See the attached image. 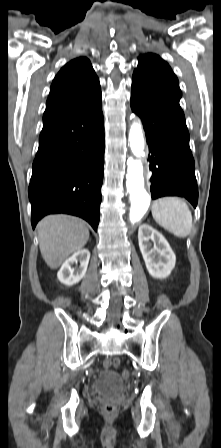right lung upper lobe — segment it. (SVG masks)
Returning <instances> with one entry per match:
<instances>
[{
    "label": "right lung upper lobe",
    "mask_w": 221,
    "mask_h": 448,
    "mask_svg": "<svg viewBox=\"0 0 221 448\" xmlns=\"http://www.w3.org/2000/svg\"><path fill=\"white\" fill-rule=\"evenodd\" d=\"M101 95L99 79L90 61L79 57L55 76L46 102L43 124L73 111Z\"/></svg>",
    "instance_id": "cb5924a9"
}]
</instances>
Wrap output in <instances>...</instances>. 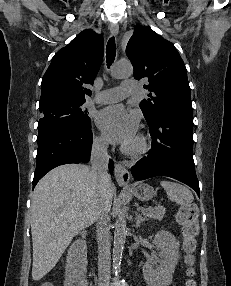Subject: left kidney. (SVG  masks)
I'll return each instance as SVG.
<instances>
[{"label":"left kidney","instance_id":"left-kidney-1","mask_svg":"<svg viewBox=\"0 0 231 286\" xmlns=\"http://www.w3.org/2000/svg\"><path fill=\"white\" fill-rule=\"evenodd\" d=\"M156 250L143 266V275L149 286H169L179 258V246L174 235L159 231L153 241Z\"/></svg>","mask_w":231,"mask_h":286}]
</instances>
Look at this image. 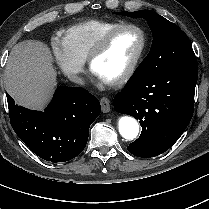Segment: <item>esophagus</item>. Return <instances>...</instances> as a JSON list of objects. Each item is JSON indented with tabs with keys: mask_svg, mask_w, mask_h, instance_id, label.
Returning a JSON list of instances; mask_svg holds the SVG:
<instances>
[{
	"mask_svg": "<svg viewBox=\"0 0 209 209\" xmlns=\"http://www.w3.org/2000/svg\"><path fill=\"white\" fill-rule=\"evenodd\" d=\"M100 104H101V108H102L103 113H107L110 111V101L108 98L102 97L100 99Z\"/></svg>",
	"mask_w": 209,
	"mask_h": 209,
	"instance_id": "1",
	"label": "esophagus"
}]
</instances>
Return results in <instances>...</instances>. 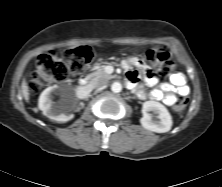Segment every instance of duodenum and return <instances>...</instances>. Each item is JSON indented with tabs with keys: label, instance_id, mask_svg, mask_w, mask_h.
Returning a JSON list of instances; mask_svg holds the SVG:
<instances>
[{
	"label": "duodenum",
	"instance_id": "obj_1",
	"mask_svg": "<svg viewBox=\"0 0 222 187\" xmlns=\"http://www.w3.org/2000/svg\"><path fill=\"white\" fill-rule=\"evenodd\" d=\"M89 92H90L89 78L86 76L82 77V79L80 81L79 93L82 96H86L89 94Z\"/></svg>",
	"mask_w": 222,
	"mask_h": 187
}]
</instances>
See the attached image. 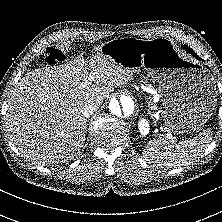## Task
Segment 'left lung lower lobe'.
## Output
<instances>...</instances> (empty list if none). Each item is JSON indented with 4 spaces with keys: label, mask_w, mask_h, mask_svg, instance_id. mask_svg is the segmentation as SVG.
<instances>
[{
    "label": "left lung lower lobe",
    "mask_w": 222,
    "mask_h": 222,
    "mask_svg": "<svg viewBox=\"0 0 222 222\" xmlns=\"http://www.w3.org/2000/svg\"><path fill=\"white\" fill-rule=\"evenodd\" d=\"M184 47V46H183ZM189 53H191L194 57L200 60V58L196 55V53L191 48L184 47Z\"/></svg>",
    "instance_id": "left-lung-lower-lobe-1"
}]
</instances>
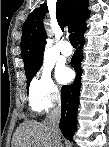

▸ TASK BRIEF: Output an exact copy of the lines from the one with "<instances>...</instances> (empty list" through the closing line of the records, inclusive, without any images.

▸ TASK ANSWER:
<instances>...</instances> (empty list if none). Each item is JSON indented with 4 spaces with keys: label, mask_w, mask_h, mask_svg, instance_id. mask_svg is the segmentation as SVG.
<instances>
[{
    "label": "left lung lower lobe",
    "mask_w": 222,
    "mask_h": 222,
    "mask_svg": "<svg viewBox=\"0 0 222 222\" xmlns=\"http://www.w3.org/2000/svg\"><path fill=\"white\" fill-rule=\"evenodd\" d=\"M184 47V46H183ZM189 53H191L194 57L200 60V58L196 55V53L191 48L184 47Z\"/></svg>",
    "instance_id": "left-lung-lower-lobe-1"
}]
</instances>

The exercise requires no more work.